■ Exercise objective
Give the data again exactly as it appears, excluding any pictures.
----- Input material -----
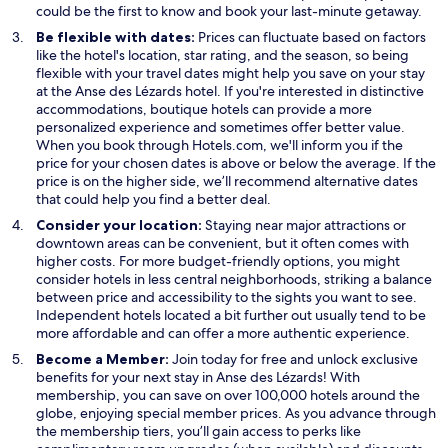
a
n
n
could be the first to know and book your last-minute getaway.
n
e
s
Be flexible with dates:
Prices can fluctuate based on factors
e
w
i
like the hotel's location, star rating, and the season, so being
w
w
n
flexible with your travel dates might help you save on your stay
w
i
a
at the Anse des Lézards hotel. If you're interested in distinctive
i
n
n
accommodations, boutique hotels can provide a more
n
d
e
personalized experience and sometimes offer better value.
d
o
w
When you book through Hotels.com, we'll inform you if the
o
w
w
price for your chosen dates is above or below the average. If the
w
i
price is on the higher side, we’ll recommend alternative dates
n
that could help you find a better deal.
d
Consider your location:
Staying near major attractions or
o
downtown areas can be convenient, but it often comes with
w
higher costs. For more budget-friendly options, you might
consider hotels in less central neighborhoods, striking a balance
between price and accessibility to the sights you want to see.
Independent hotels located a bit further out usually tend to be
more affordable and can offer a more authentic experience.
Become a Member:
Join today for free and unlock exclusive
benefits for your next stay in Anse des Lézards! With
membership, you can save on over 100,000 hotels around the
globe, enjoying special member prices. As you advance through
the membership tiers, you’ll gain access to perks like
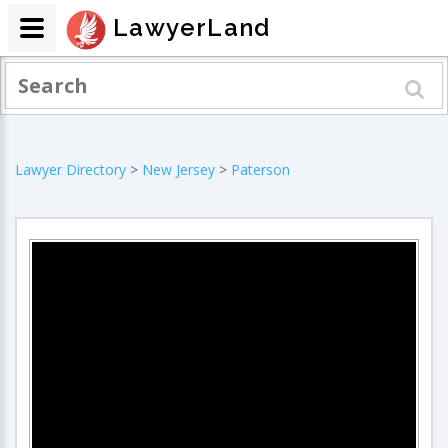
LawyerLand
Lawyer Directory
>
New Jersey
>
Paterson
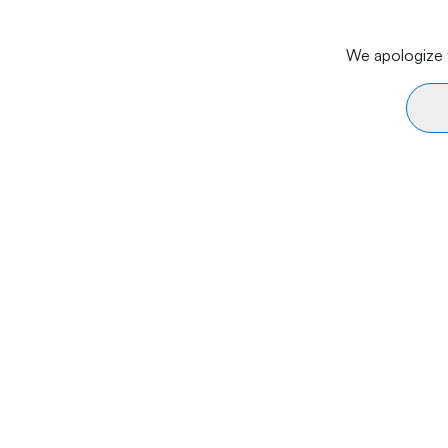
We apologize f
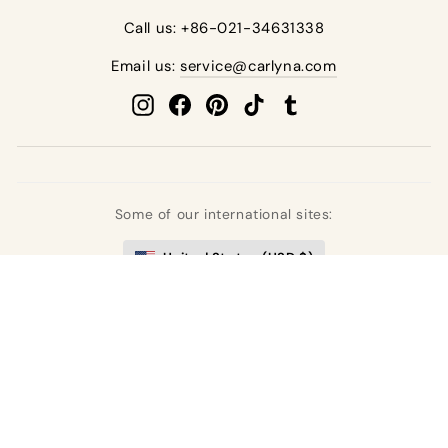
Call us: +86-021-34631338
Email us:
service@carlyna.com
Instagram
Facebook
Pinterest
TikTok
Tumblr
Some of our international sites:
United States (USD $)
United Kingdom (GBP £)
Deutschland (EUR €)
France (EUR €)
España (EUR €)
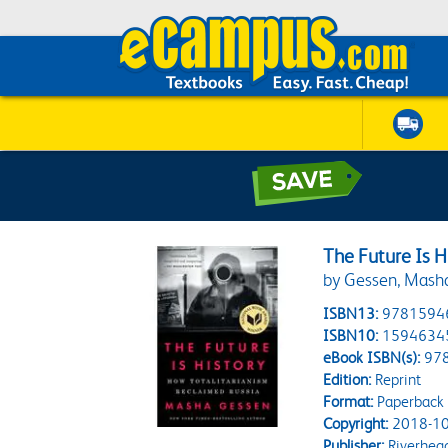
The Future Is H
by Gessen, Mash
ISBN13:
9781594
ISBN10:
1594634
eBook ISBN(s):
97
Edition:
Reprint
Format:
Paperback
Copyright:
2018-10
Publisher:
Riverhea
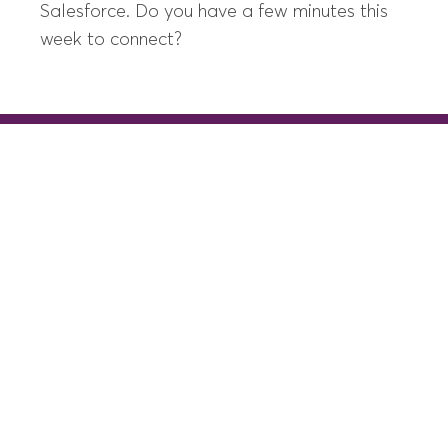
Salesforce. Do you have a few minutes this
week to connect?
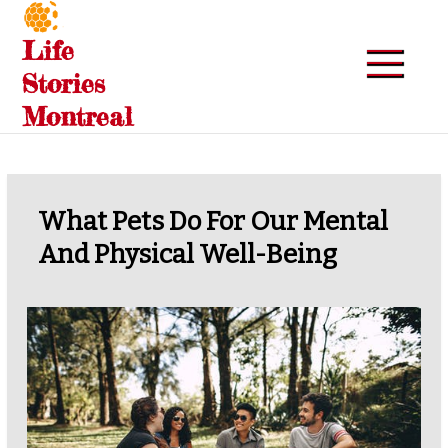
Skip
to
Life
content
Stories
Montreal
What Pets Do For Our Mental
And Physical Well-Being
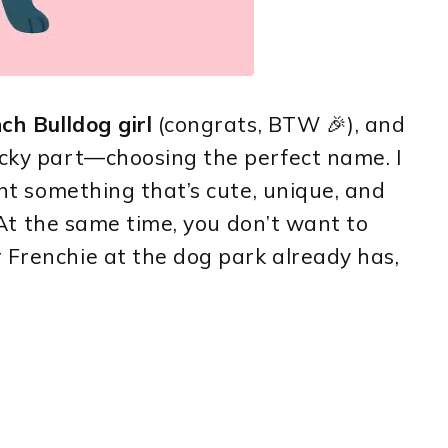
ch Bulldog girl
(congrats, BTW 🎉), and
icky part—choosing the perfect name. I
want something that’s cute, unique, and
e. At the same time, you don’t want to
 Frenchie at the dog park already has,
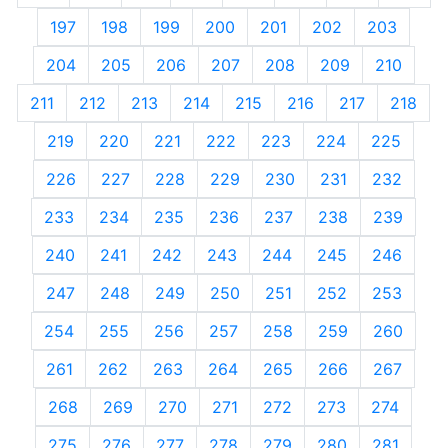
197
198
199
200
201
202
203
204
205
206
207
208
209
210
211
212
213
214
215
216
217
218
219
220
221
222
223
224
225
226
227
228
229
230
231
232
233
234
235
236
237
238
239
240
241
242
243
244
245
246
247
248
249
250
251
252
253
254
255
256
257
258
259
260
261
262
263
264
265
266
267
268
269
270
271
272
273
274
275
276
277
278
279
280
281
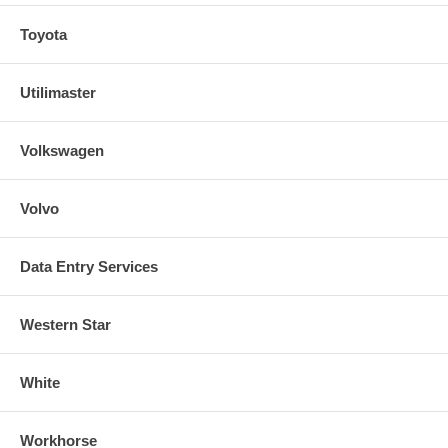
Toyota
Utilimaster
Volkswagen
Volvo
Data Entry Services
Western Star
White
Workhorse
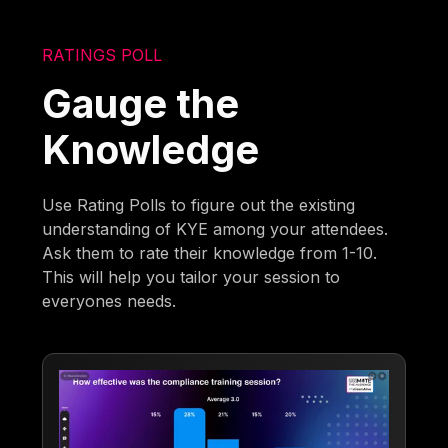
RATINGS POLL
Gauge the
Knowledge
Use Rating Polls to figure out the existing
understanding of KYE among your attendees.
Ask them to rate their knowledge from 1-10.
This will help you tailor your session to
everyones needs.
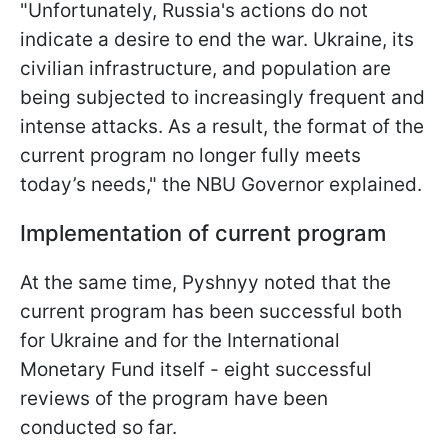
"Unfortunately, Russia's actions do not
indicate a desire to end the war. Ukraine, its
civilian infrastructure, and population are
being subjected to increasingly frequent and
intense attacks. As a result, the format of the
current program no longer fully meets
today’s needs," the NBU Governor explained.
Implementation of current program
At the same time, Pyshnyy noted that the
current program has been successful both
for Ukraine and for the International
Monetary Fund itself - eight successful
reviews of the program have been
conducted so far.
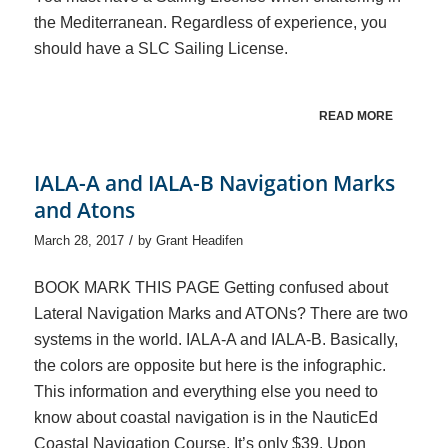
the Mediterranean. Regardless of experience, you
should have a SLC Sailing License.
READ MORE
IALA-A and IALA-B Navigation Marks
and Atons
/
March 28, 2017
by
Grant Headifen
BOOK MARK THIS PAGE Getting confused about
Lateral Navigation Marks and ATONs? There are two
systems in the world. IALA-A and IALA-B. Basically,
the colors are opposite but here is the infographic.
This information and everything else you need to
know about coastal navigation is in the NauticEd
Coastal Navigation Course. It’s only $39. Upon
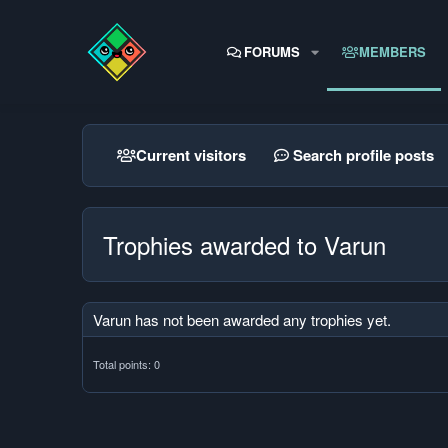
FORUMS
MEMBERS
Current visitors
Search profile posts
Trophies awarded to Varun
Varun has not been awarded any trophies yet.
Total points: 0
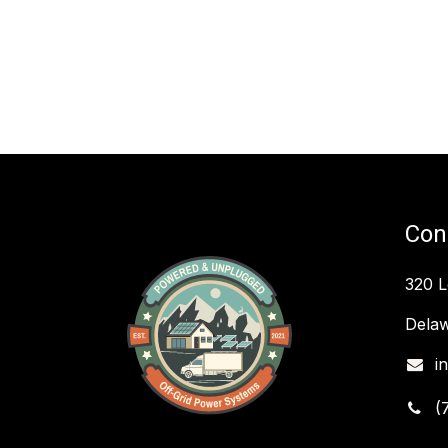
Con
320 
Delaw
i
(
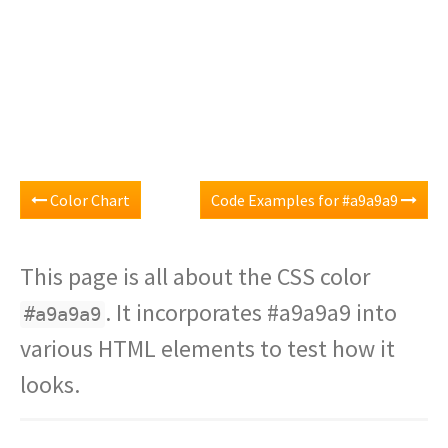
Color Chart
Code Examples for #a9a9a9
This page is all about the CSS color
. It incorporates #a9a9a9 into
#a9a9a9
various HTML elements to test how it
looks.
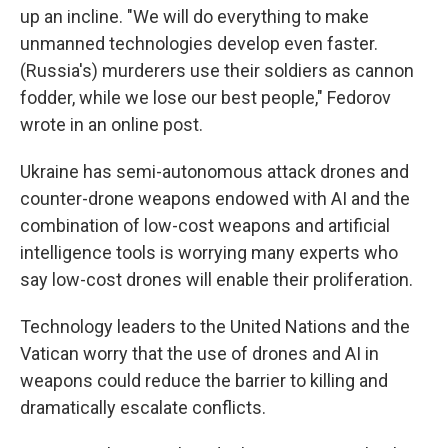
up an incline. "We will do everything to make
unmanned technologies develop even faster.
(Russia's) murderers use their soldiers as cannon
fodder, while we lose our best people," Fedorov
wrote in an online post.
Ukraine has semi-autonomous attack drones and
counter-drone weapons endowed with AI and the
combination of low-cost weapons and artificial
intelligence tools is worrying many experts who
say low-cost drones will enable their proliferation.
Technology leaders to the United Nations and the
Vatican worry that the use of drones and AI in
weapons could reduce the barrier to killing and
dramatically escalate conflicts.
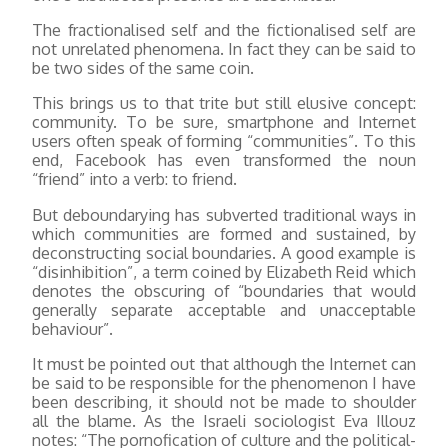
The fractionalised self and the fictionalised self are
not unrelated phenomena. In fact they can be said to
be two sides of the same coin.
This brings us to that trite but still elusive concept:
community. To be sure, smartphone and Internet
users often speak of forming “communities”. To this
end, Facebook has even transformed the noun
“friend” into a verb: to friend.
But deboundarying has subverted traditional ways in
which communities are formed and sustained, by
deconstructing social boundaries. A good example is
“disinhibition”, a term coined by Elizabeth Reid which
denotes the obscuring of “boundaries that would
generally separate acceptable and unacceptable
behaviour”.
It must be pointed out that although the Internet can
be said to be responsible for the phenomenon I have
been describing, it should not be made to shoulder
all the blame. As the Israeli sociologist Eva Illouz
notes: “The pornofication of culture and the political-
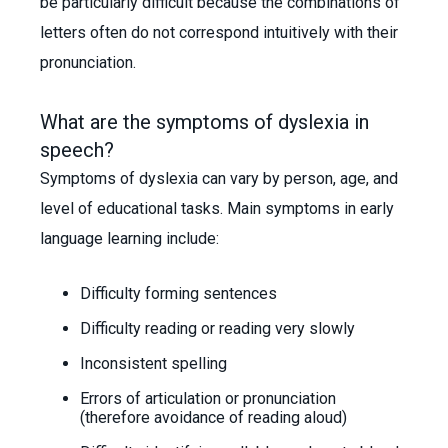
be particularly difficult because the combinations of
letters often do not correspond intuitively with their
pronunciation.
What are the symptoms of dyslexia in
speech?
Symptoms of dyslexia can vary by person, age, and
level of educational tasks. Main symptoms in early
language learning include:
Difficulty forming sentences
Difficulty reading or reading very slowly
Inconsistent spelling
Errors of articulation or pronunciation
(therefore avoidance of reading aloud)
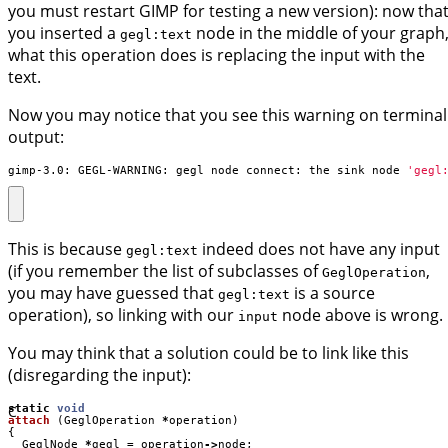
you must restart GIMP for testing a new version): now tha
you inserted a
node in the middle of your graph
gegl:text
what this operation does is replacing the input with the
text.
Now you may notice that you see this warning on terminal
output:
gimp-3.0: GEGL-WARNING: gegl_node_connect: the sink node 
'gegl
This is because
indeed does not have any input
gegl:text
(if you remember the list of subclasses of
,
GeglOperation
you may have guessed that
is a source
gegl:text
operation), so linking with our
node above is wrong.
input
You may think that a solution could be to link like this
(disregarding the input):
C
static
void
attach
(
GeglOperation
*
operation
)
{
GeglNode
*
gegl
=
operation
->
node
;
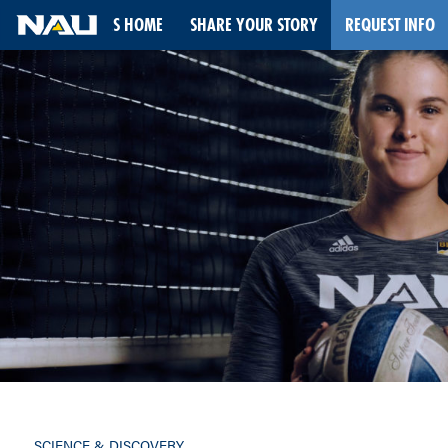
STORIES HOME
SHARE YOUR STORY
REQUEST INFO
Skip
to
content
SCIENCE & DISCOVERY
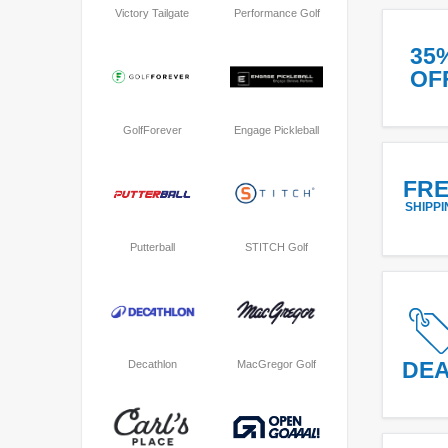
Victory Tailgate
Performance Golf
35
OF
GolfForever
Engage Pickleball
FR
SHIPPI
Putterball
STITCH Golf
DE
Decathlon
MacGregor Golf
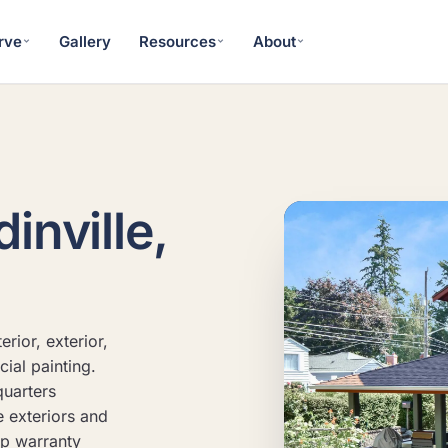
rve
Gallery
Resources
About
inville,
rior, exterior,
ial painting.
uarters
e exteriors and
ip warranty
-----
■ Answer box
a
n
n
could be the first to know and book your last-minute getaway.
n
e
s
Be flexible with dates:
Prices can fluctuate based on factors
e
w
i
like the hotel's location, star rating, and the season, so being
w
w
n
flexible with your travel dates might help you save on your stay
w
i
a
at the Anse des Lézards hotel. If you're interested in distinctive
i
n
n
accommodations, boutique hotels can provide a more
n
d
e
personalized experience and sometimes offer better value.
d
o
w
When you book through Hotels.com, we'll inform you if the
o
w
w
price for your chosen dates is above or below the average. If the
w
i
price is on the higher side, we’ll recommend alternative dates
n
that could help you find a better deal.
d
Consider your location:
Staying near major attractions or
o
downtown areas can be convenient, but it often comes with
w
higher costs. For more budget-friendly options, you might
consider hotels in less central neighborhoods, striking a balance
between price and accessibility to the sights you want to see.
Independent hotels located a bit further out usually tend to be
more affordable and can offer a more authentic experience.
Become a Member:
Join today for free and unlock exclusive
benefits for your next stay in Anse des Lézards! With
membership, you can save on over 100,000 hotels around the
globe, enjoying special member prices. As you advance through
the membership tiers, you’ll gain access to perks like
LawyerLand
Lawyer Directory
>
New Jersey
>
Paterson
We apologize f
Call us: +86-021-34631338
Email us:
service@carlyna.com
Instagram
Facebook
Pinterest
TikTok
Tumblr
Some of our international sites:
United States (USD $)
United Kingdom (GBP £)
Deutschland (EUR €)
France (EUR €)
España (EUR €)
The Future Is H
by Gessen, Mash
ISBN13:
9781594
ISBN10:
1594634
eBook ISBN(s):
97
Edition:
Reprint
Format:
Paperback
Copyright:
2018-10
Publisher:
Riverhea
Salesforce. Do you have a few minutes this
week to connect?
Skip
to
Life
content
Stories
Montreal
What Pets Do For Our Mental
And Physical Well-Being
ch Bulldog girl
(congrats, BTW 🎉), and
icky part—choosing the perfect name. I
want something that’s cute, unique, and
e. At the same time, you don’t want to
 Frenchie at the dog park already has,
197
198
199
200
201
202
203
204
205
206
207
208
209
210
211
212
213
214
215
216
217
218
219
220
221
222
223
224
225
226
227
228
229
230
231
232
233
234
235
236
237
238
239
240
241
242
243
244
245
246
247
248
249
250
251
252
253
254
255
256
257
258
259
260
261
262
263
264
265
266
267
268
269
270
271
272
273
274
275
276
277
278
279
280
281
Toyota
Utilimaster
Volkswagen
Volvo
Data Entry Services
Western Star
White
Workhorse
RATINGS POLL
Gauge the
Knowledge
Use Rating Polls to figure out the existing
understanding of KYE among your attendees.
Ask them to rate their knowledge from 1-10.
This will help you tailor your session to
everyones needs.
"Unfortunately, Russia's actions do not
indicate a desire to end the war. Ukraine, its
civilian infrastructure, and population are
being subjected to increasingly frequent and
intense attacks. As a result, the format of the
current program no longer fully meets
today’s needs," the NBU Governor explained.
Implementation of current program
At the same time, Pyshnyy noted that the
current program has been successful both
for Ukraine and for the International
Monetary Fund itself - eight successful
reviews of the program have been
conducted so far.
the Mediterranean. Regardless of experience, you
should have a SLC Sailing License.
READ MORE
IALA-A and IALA-B Navigation Marks
and Atons
/
March 28, 2017
by
Grant Headifen
BOOK MARK THIS PAGE Getting confused about
Lateral Navigation Marks and ATONs? There are two
systems in the world. IALA-A and IALA-B. Basically,
the colors are opposite but here is the infographic.
This information and everything else you need to
know about coastal navigation is in the NauticEd
Coastal Navigation Course. It’s only $39. Upon
FORUMS
MEMBERS
Current visitors
Search profile posts
Trophies awarded to Varun
Varun has not been awarded any trophies yet.
Total points: 0
Con
320 
Delaw
i
(
Color Chart
Code Examples for #a9a9a9
This page is all about the CSS color
. It incorporates #a9a9a9 into
#a9a9a9
various HTML elements to test how it
looks.
up an incline. "We will do everything to make
unmanned technologies develop even faster.
(Russia's) murderers use their soldiers as cannon
fodder, while we lose our best people," Fedorov
wrote in an online post.
Ukraine has semi-autonomous attack drones and
counter-drone weapons endowed with AI and the
combination of low-cost weapons and artificial
intelligence tools is worrying many experts who
say low-cost drones will enable their proliferation.
Technology leaders to the United Nations and the
Vatican worry that the use of drones and AI in
weapons could reduce the barrier to killing and
dramatically escalate conflicts.
The fractionalised self and the fictionalised self are
not unrelated phenomena. In fact they can be said to
be two sides of the same coin.
This brings us to that trite but still elusive concept:
community. To be sure, smartphone and Internet
users often speak of forming “communities”. To this
end, Facebook has even transformed the noun
“friend” into a verb: to friend.
But deboundarying has subverted traditional ways in
which communities are formed and sustained, by
deconstructing social boundaries. A good example is
“disinhibition”, a term coined by Elizabeth Reid which
denotes the obscuring of “boundaries that would
generally separate acceptable and unacceptable
behaviour”.
It must be pointed out that although the Internet can
be said to be responsible for the phenomenon I have
been describing, it should not be made to shoulder
all the blame. As the Israeli sociologist Eva Illouz
notes: “The pornofication of culture and the political-
be particularly difficult because the combinations of
letters often do not correspond intuitively with their
pronunciation.
What are the symptoms of dyslexia in
speech?
Symptoms of dyslexia can vary by person, age, and
level of educational tasks. Main symptoms in early
language learning include:
Difficulty forming sentences
Difficulty reading or reading very slowly
Inconsistent spelling
Errors of articulation or pronunciation
(therefore avoidance of reading aloud)
you must restart GIMP for testing a new version): now tha
you inserted a
node in the middle of your graph
gegl:text
what this operation does is replacing the input with the
text.
Now you may notice that you see this warning on terminal
output:
gimp-3.0: GEGL-WARNING: gegl_node_connect: the sink node 
'gegl
This is because
indeed does not have any input
gegl:text
(if you remember the list of subclasses of
,
GeglOperation
you may have guessed that
is a source
gegl:text
operation), so linking with our
node above is wrong.
input
You may think that a solution could be to link like this
(disregarding the input):
C
static
void
attach
(
GeglOperation
*
operation
)
{
GeglNode
*
gegl
=
operation
->
node
;
STORIES HOME
SHARE YOUR STORY
REQUEST INFO
Skip
to
content
SCIENCE & DISCOVERY
Victory Tailgate
Performance Golf
35
OF
GolfForever
Engage Pickleball
FR
SHIPPI
Putterball
STITCH Golf
DE
Decathlon
MacGregor Golf
rve
Gallery
Resources
About
inville,
rior, exterior,
ial painting.
uarters
e exteriors and
ip warranty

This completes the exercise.